### Task prompt:
Omit every picture and output the rest of the records exactly as they are.

[Dataset entries]
####

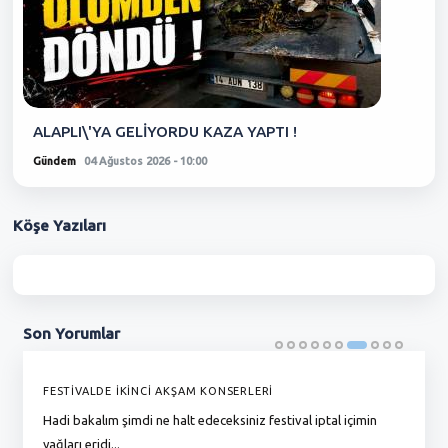
ALAPLI\'YA GELİYORDU KAZA YAPTI !
Gündem
04 Ağustos 2026 - 10:00
Köşe
Yazıları
Son
Yorumlar
FESTİVALDE İKİNCİ AKŞAM KONSERLERİ
G
Hadi bakalım şimdi ne halt edeceksiniz festival iptal içimin
To
yağları eridi...
du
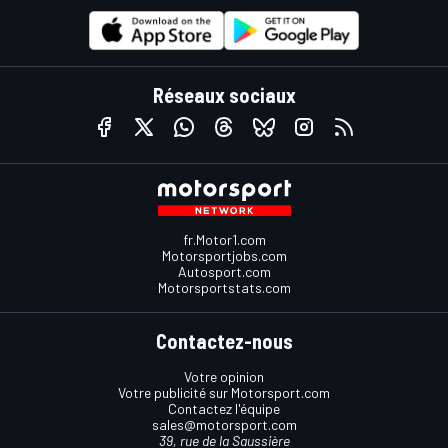
Réseaux sociaux
fr.Motor1.com
Motorsportjobs.com
Autosport.com
Motorsportstats.com
Contactez-nous
Votre opinion
Votre publicité sur Motorsport.com
Contactez l'équipe
sales@motorsport.com
39, rue de la Saussière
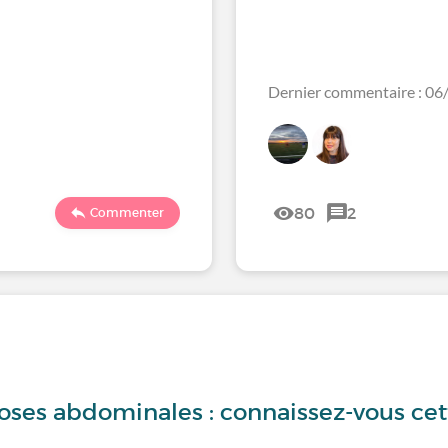
Dernier commentaire : 0
80
2
Commenter
ses abdominales : connaissez-vous cet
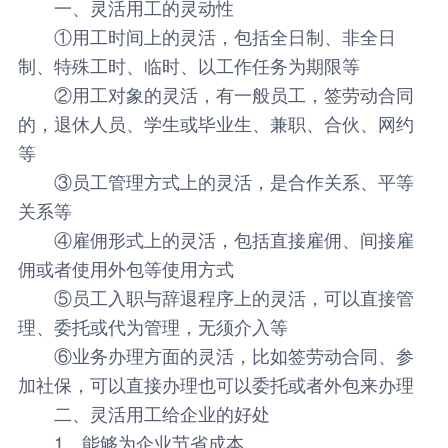
一、灵活用工的灵动性
①用工时间上的灵活，包括全日制、非全日
制、特殊工时、临时、以工作任务为期限等
②用工对象的灵活，有一般员工，签劳动合同
的，退休人员、学生或毕业生、兼职、合伙、网约
等
③员工管理方式上的灵活，是合作关系、平等
关系等
④雇佣形式上的灵活，包括直接雇佣、间接雇
佣或者使用外包等使用方式
⑤员工入职与辞退程序上的灵活，可以直接管
理、委托或代为管理，无须介入等
⑥业务办理方面的灵活，比如签劳动合同、参
加社保，可以直接办理也可以委托或者外包来办理
二、灵活用工给企业的好处
1、能够为企业节省成本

####

### Response for this exercise:
ALAPLI\'YA GELİYORDU KAZA YAPTI !
Gündem
04 Ağustos 2026 - 10:00
Köşe
Yazıları
Son
Yorumlar
FESTİVALDE İKİNCİ AKŞAM KONSERLERİ
G
Hadi bakalım şimdi ne halt edeceksiniz festival iptal içimin
To
yağları eridi...
du
Réseaux sociaux
fr.Motor1.com
Motorsportjobs.com
Autosport.com
Motorsportstats.com
Contactez-nous
Votre opinion
Votre publicité sur Motorsport.com
Contactez l'équipe
sales@motorsport.com
39, rue de la Saussière
Dernier commentaire : 0
80
2
Commenter
ses abdominales : connaissez-vous cet
一、灵活用工的灵动性
①用工时间上的灵活，包括全日制、非全日
制、特殊工时、临时、以工作任务为期限等
②用工对象的灵活，有一般员工，签劳动合同
的，退休人员、学生或毕业生、兼职、合伙、网约
等
③员工管理方式上的灵活，是合作关系、平等
关系等
④雇佣形式上的灵活，包括直接雇佣、间接雇
佣或者使用外包等使用方式
⑤员工入职与辞退程序上的灵活，可以直接管
理、委托或代为管理，无须介入等
⑥业务办理方面的灵活，比如签劳动合同、参
加社保，可以直接办理也可以委托或者外包来办理
二、灵活用工给企业的好处
1、能够为企业节省成本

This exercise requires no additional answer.